The Cramps had a continuously changing roster of musicians. More than twenty musicians shuffled in and out of the The Cramps lineup since its inception in 1976, the most famous being Kid Congo Powers, who later played percussion with Nick Cave & the Bad Seeds, and Sean Yseult, the bassist from White Zombie.

The only permanent members were Lux Interior and Poison Ivy. They were married. For over three decades. They were the sweetest rock & roll couple. And much unlike more conventional bands composed of spouses like Abba, Fleetwod Mac, The Mamas & the Papas or The White Stripes, Lux and Ivy’s musical partnership didn’t seem to diminish their romantic connection. As Henry Rollins warmly observed in his excellent remembrance of Lux in the L.A. Times, “You get the idea that there was something very decent about them, that there was something almost like your dad about how they were. And it seems to me that Lux and Ivy were fairly insular, away from the general roar of things, which makes them interesting to me.”

Here’s the music video for “Bikini Girls With Machine Guns:"

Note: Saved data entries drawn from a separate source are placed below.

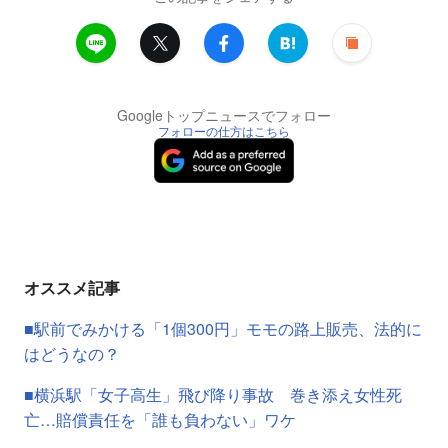
Googleトップニュースでフォロー
フォローの仕方はこちら
オススメ記事
■駅前でみかける「1個300円」モモの路上販売、法的に
はどうなの？
■横浜駅「女子高生」飛び降り事故 巻き添え女性死
亡…賠償責任を「誰も負わない」ワケ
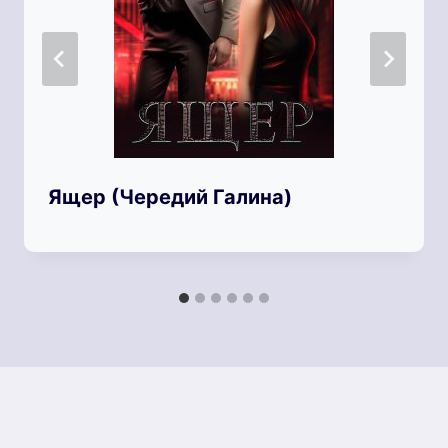
Ящер (Чередий Галина)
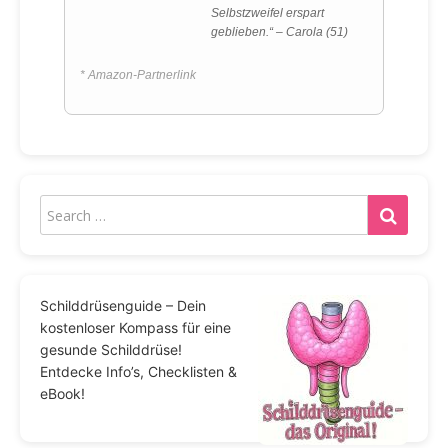
Selbstzweifel erspart
geblieben.“ – Carola (51)
* Amazon-Partnerlink
Schilddrüsenguide – Dein
kostenloser Kompass für eine
gesunde Schilddrüse!
Entdecke Info’s, Checklisten &
eBook!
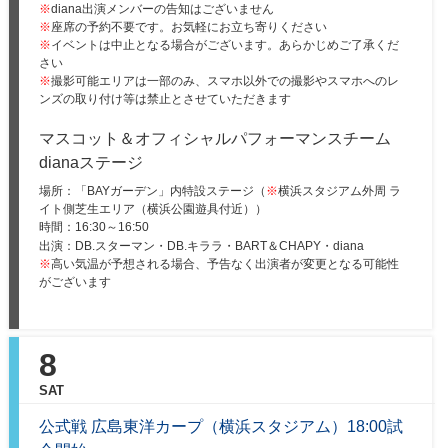
※
diana出演メンバーの告知はございません
※
座席の予約不要です。お気軽にお立ち寄りください
※
イベントは中止となる場合がございます。あらかじめご了承くだ
さい
※
撮影可能エリアは一部のみ、スマホ以外での撮影やスマホへのレ
ンズの取り付け等は禁止とさせていただきます
マスコット＆オフィシャルパフォーマンスチーム
dianaステージ
場所：「BAYガーデン」内特設ステージ（
※
横浜スタジアム外周 ラ
イト側芝生エリア（横浜公園遊具付近））
時間：
16:30～16:50
出演：DB.スターマン・DB.キララ・BART＆CHAPY・diana
※
高い気温が予想される場合、予告なく出演者が変更となる可能性
がございます
8
SAT
公式戦 広島東洋カープ（横浜スタジアム）18:00試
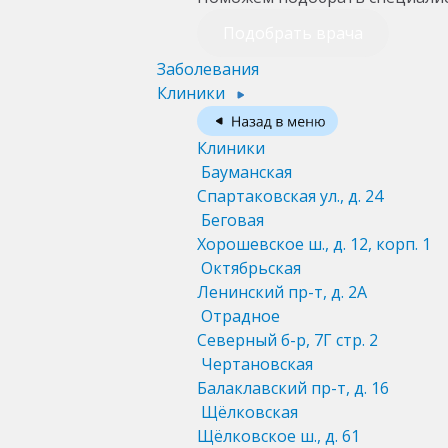
Подобрать врача
Заболевания
Клиники
Клиники
Бауманская
Спартаковская ул., д. 24
Беговая
Хорошевское ш., д. 12, корп. 1
Октябрьская
Ленинский пр-т, д. 2А
Отрадное
Северный б-р, 7Г стр. 2
Чертановская
Балаклавский пр-т, д. 16
Щёлковская
Щёлковское ш., д. 61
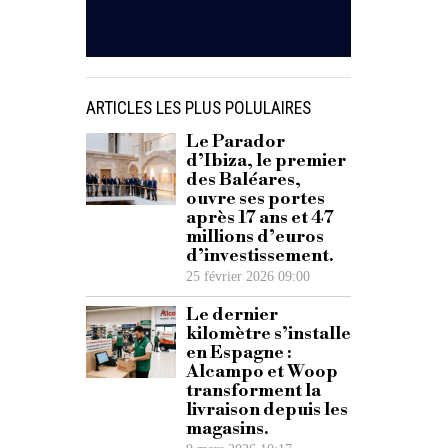
ARTICLES LES PLUS POLULAIRES
Le Parador
d’Ibiza, le premier
des Baléares,
ouvre ses portes
après 17 ans et 47
millions d’euros
d’investissement.
25 février 2026 09:00
Le dernier
kilomètre s’installe
en Espagne :
Alcampo et Woop
transforment la
livraison depuis les
magasins.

I remember the first time that I saw this NRA friendly music video when I was in junior high (broadcast on “Request Video,” an astonishingly diverse and forward thinking 30-minute afternoon alternative music video program on a shady UHF station beamed out from Los Angeles) and just freaking out. “What the fuck?! They let people make music like this?! Is that guy wearing a vinyl suit with ladies shoes?! Why isn’t everything like this?” They were wild and they were dangerous and they kind of blew my barely pubescent mind.

The Cramps will be missed. Lux Interior was a giant among men. A giant in patent leather pumps.